Submissions for s 128 parties
[35] The s 128 parties contend that ERMA has mixed two separate requirements. The first requirement is that the Authority must assess whether the beneficial effects of the field test outweigh the adverse effects. Separately it needs to be satisfied that the organism can be adequately contained. The s 128 parties submit that ERMA has decided that because the organism can be adequately contained, there are no adverse effects.

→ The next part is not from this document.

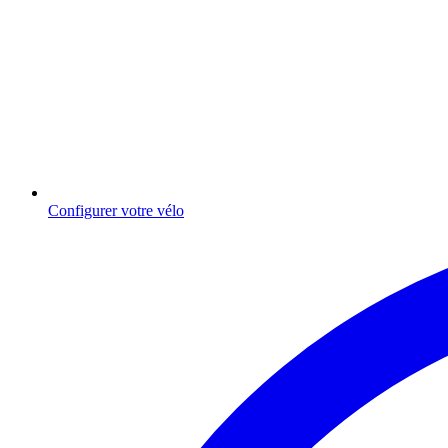
Configurer votre vélo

[36] The s 128 parties further say that the requirement on the applicant to identify “all” the possible adverse effects of the organism on the environment is a stringent test verging on the impossible. But one way ERMA could be satisfied that all adverse effects are identified is to require ongoing testing and monitoring for those effects. Unless it can be satisfied that all adverse effects are identified then it cannot be satisfied that the positive benefits of the field test outweigh the adverse effects. In this case the submitters were concerned about the risk of adverse effects. The s 128 parties submit that because there is uncertainty about the adverse effects, the power to impose a requirement to test for adverse effects needed to be exercised or the application needed to be declined.
ERMA’s submission
[37] ERMA’s view2 is that it can require an applicant to monitor for adverse effects (under its discretionary power in s 45(2)(b)), but it is not obliged to require this because it is not one of the mandatory controls provided in s 45(2)(a). Consistent with this, ERMA’s policy is toward “strong encouragement” rather than making this a requirement of the field trial. It submits that GE Free needs to persuade the Court that ERMA was required to impose an obligation on Crop and Food to carry out adverse effects testing pursuant to its discretionary power to impose controls (under s 45(2)(b)).

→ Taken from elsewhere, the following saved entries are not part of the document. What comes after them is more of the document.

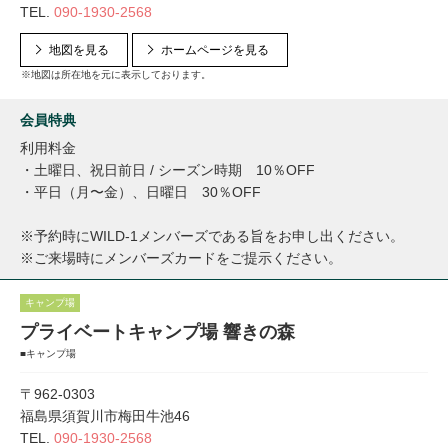
TEL.
090-1930-2568
地図を見る
ホームページを見る
※地図は所在地を元に表示しております。
会員特典
利用料金
・土曜日、祝日前日 / シーズン時期 10％OFF
・平日（月〜金）、日曜日 30％OFF
※予約時にWILD-1メンバーズである旨をお申し出ください。
※ご来場時にメンバーズカードをご提示ください。
キャンプ場
プライベートキャンプ場 響きの森
■キャンプ場
〒962-0303
福島県須賀川市梅田牛池46
TEL.
090-1930-2568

[38] ERMA submits that s 45 is concerned with considering adverse effects in relation to the field test. This, it is said, is confirmed by s 44A which is concerned with the risk of adverse effects during field testing and s 45A which deals with the risk of adverse effects at the end of the field test. ERMA submits that its role is to regulate new organisms, not to direct scientific research. It submits that there is no reason why an applicant should not be permitted to carry out a field trial providing the potential adverse effects of the field test are adequately addressed. It says that it is up to the applicant to decide how best to manage its research and to be aware of the requirements for conditional release and release applications.
[39] It is said that it is not for ERMA to anticipate in an application for approval to field test and to impose obligations in respect of, the adverse effects that will need to be considered if an application for conditional or unconditional release is received. At these later stages ERMA can only grant approval if the positive effects of the organism outweigh its adverse effects. It must decline the approval if there is insufficient information to enable ERMA to assess the adverse effects.
2 ERMA was represented by counsel on this appeal and full submissions were filed. ERMA is to be served with any notice to appear and be heard on an appeal and is a party to the appeal. There is a separate question as to whether a decision making body should make full submissions that advocate for the correctness of a decision: see, for example, TV Works Ltd v Du Fresne CIV 2007 485 2060 13
March 2003 at [29] and [30]. However no party took objection to the fact that submissions were advanced on behalf of ERMA and the submissions were of some assistance.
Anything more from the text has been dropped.